(EXERCISE) Go through the data below and return each line containing the word "Autoriser".

[Data extracted from a collection]
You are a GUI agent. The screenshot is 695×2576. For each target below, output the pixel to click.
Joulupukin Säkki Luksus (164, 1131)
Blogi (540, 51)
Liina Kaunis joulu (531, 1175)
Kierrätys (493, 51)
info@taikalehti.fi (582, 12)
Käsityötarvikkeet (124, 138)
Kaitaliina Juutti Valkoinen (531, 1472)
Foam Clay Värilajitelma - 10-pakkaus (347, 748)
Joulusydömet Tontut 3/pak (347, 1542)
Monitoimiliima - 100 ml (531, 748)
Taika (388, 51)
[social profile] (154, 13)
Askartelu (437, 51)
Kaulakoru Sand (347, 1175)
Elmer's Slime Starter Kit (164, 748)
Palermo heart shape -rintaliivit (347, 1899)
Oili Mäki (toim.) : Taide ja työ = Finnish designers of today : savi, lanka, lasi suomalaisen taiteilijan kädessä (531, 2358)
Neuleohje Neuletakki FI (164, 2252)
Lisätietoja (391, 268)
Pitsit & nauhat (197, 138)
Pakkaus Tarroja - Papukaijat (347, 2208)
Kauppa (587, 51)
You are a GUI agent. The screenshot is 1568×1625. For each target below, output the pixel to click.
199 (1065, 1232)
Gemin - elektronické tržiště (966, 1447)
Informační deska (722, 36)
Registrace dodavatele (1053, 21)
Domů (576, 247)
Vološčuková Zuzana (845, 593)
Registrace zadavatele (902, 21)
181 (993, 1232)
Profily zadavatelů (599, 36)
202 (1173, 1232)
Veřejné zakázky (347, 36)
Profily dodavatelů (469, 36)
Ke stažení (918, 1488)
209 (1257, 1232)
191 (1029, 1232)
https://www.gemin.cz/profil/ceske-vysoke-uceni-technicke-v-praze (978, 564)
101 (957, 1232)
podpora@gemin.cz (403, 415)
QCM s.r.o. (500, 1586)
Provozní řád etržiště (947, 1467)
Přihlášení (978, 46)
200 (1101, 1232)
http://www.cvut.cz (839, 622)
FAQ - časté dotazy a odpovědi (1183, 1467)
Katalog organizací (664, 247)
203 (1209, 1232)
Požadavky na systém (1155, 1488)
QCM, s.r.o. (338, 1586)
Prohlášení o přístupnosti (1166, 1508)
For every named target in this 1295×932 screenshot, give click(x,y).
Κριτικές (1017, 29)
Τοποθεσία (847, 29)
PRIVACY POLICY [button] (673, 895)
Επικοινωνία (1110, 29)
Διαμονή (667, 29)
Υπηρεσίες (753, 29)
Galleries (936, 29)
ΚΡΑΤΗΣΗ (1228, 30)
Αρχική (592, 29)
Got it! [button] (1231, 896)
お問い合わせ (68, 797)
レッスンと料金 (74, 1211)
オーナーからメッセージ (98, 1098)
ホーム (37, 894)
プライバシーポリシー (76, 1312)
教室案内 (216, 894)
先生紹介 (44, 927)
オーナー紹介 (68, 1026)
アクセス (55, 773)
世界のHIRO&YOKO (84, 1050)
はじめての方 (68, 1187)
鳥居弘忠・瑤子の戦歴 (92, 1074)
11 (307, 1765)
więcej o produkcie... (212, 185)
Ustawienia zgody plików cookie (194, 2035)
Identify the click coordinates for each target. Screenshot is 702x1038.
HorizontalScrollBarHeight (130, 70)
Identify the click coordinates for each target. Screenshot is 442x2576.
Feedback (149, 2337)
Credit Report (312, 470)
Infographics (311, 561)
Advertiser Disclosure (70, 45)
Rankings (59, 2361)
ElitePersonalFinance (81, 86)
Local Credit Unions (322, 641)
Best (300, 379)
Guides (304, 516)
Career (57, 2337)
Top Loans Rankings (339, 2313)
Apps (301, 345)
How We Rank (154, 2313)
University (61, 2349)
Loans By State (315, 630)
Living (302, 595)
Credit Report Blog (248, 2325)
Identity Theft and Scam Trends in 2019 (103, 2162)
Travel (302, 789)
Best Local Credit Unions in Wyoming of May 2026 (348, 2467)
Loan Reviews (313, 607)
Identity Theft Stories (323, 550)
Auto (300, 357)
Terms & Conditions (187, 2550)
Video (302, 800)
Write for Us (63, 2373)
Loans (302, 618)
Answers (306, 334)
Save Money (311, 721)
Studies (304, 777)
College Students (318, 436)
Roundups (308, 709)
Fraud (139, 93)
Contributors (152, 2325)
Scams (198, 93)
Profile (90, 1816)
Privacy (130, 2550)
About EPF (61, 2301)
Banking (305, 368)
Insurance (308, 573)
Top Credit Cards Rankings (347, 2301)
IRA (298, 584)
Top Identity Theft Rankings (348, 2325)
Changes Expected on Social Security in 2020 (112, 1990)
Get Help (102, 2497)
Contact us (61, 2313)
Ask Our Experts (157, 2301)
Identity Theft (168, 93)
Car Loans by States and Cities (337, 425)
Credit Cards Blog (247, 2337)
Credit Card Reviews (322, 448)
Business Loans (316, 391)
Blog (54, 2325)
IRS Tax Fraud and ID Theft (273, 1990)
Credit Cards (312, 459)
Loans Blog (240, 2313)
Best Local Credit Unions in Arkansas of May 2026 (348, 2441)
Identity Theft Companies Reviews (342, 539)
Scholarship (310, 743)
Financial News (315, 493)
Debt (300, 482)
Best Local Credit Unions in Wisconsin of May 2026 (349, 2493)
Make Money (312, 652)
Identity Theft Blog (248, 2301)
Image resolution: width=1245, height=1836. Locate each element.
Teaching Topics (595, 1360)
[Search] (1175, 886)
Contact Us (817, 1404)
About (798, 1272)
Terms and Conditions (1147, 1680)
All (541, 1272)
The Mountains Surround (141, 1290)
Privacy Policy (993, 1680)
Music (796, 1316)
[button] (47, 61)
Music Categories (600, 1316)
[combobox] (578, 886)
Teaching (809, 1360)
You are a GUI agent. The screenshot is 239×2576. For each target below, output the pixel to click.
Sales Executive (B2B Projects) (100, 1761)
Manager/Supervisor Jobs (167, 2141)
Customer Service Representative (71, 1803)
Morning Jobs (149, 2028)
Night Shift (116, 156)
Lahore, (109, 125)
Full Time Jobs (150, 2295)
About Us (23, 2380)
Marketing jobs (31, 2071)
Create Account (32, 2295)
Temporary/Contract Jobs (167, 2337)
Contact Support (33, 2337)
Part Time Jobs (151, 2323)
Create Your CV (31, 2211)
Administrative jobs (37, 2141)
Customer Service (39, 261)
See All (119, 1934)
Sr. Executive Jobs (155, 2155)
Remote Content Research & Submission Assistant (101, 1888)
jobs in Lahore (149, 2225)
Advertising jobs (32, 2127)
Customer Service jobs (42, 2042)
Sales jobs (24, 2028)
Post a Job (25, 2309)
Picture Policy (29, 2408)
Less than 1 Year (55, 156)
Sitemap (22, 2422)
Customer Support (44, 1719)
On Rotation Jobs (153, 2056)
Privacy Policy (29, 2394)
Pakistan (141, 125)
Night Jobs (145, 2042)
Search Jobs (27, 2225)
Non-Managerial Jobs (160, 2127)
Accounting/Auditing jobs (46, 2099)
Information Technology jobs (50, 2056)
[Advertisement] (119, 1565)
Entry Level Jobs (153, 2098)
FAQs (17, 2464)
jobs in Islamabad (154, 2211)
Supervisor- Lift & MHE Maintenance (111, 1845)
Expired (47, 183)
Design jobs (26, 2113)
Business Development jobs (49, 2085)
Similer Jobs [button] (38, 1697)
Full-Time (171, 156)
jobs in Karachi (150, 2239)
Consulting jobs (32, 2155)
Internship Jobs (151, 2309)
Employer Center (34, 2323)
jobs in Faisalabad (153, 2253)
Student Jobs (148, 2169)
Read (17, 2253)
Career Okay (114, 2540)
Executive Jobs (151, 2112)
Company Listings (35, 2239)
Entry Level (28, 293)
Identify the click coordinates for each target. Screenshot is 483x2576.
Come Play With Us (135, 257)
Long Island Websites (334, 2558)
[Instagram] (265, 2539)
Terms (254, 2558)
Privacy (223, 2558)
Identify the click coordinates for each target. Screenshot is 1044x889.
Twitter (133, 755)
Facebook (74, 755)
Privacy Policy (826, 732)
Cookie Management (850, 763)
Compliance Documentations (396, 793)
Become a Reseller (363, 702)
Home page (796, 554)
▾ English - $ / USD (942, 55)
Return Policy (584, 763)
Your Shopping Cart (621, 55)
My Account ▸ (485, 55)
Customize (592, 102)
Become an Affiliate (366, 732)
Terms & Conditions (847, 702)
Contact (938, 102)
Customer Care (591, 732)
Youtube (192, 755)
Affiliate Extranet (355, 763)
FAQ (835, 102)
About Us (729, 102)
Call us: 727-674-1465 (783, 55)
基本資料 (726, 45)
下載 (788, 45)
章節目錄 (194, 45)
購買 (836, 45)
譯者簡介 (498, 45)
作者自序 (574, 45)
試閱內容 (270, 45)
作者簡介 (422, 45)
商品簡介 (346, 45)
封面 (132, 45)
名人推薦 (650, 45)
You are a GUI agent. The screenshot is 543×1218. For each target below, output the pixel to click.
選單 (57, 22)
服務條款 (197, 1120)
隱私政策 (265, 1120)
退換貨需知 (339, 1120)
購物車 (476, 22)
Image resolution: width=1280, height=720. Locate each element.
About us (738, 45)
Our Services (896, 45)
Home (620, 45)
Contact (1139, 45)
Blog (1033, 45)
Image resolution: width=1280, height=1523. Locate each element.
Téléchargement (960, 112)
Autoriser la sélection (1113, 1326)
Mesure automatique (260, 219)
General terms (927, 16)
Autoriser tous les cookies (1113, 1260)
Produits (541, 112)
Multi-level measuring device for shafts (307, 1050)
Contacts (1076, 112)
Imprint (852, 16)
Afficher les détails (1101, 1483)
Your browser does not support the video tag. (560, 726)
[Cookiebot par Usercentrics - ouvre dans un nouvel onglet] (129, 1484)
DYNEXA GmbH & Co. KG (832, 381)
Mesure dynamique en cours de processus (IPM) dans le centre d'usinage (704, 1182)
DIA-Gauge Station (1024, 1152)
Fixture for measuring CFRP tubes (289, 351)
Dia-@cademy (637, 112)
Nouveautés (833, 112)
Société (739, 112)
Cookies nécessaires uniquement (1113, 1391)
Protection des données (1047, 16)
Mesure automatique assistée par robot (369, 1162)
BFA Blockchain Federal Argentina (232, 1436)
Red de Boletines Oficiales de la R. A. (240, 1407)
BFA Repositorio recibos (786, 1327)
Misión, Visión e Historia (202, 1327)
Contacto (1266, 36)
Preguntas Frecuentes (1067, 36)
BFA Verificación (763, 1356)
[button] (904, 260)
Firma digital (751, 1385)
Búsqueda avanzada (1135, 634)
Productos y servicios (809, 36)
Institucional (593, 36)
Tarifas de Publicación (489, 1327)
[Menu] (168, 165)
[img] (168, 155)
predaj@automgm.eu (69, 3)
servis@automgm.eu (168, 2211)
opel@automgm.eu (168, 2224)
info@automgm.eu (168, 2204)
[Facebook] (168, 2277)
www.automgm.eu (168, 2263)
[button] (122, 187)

(YOUR RESPONSE)
Autoriser la sélection (1113, 1326)
Autoriser tous les cookies (1113, 1260)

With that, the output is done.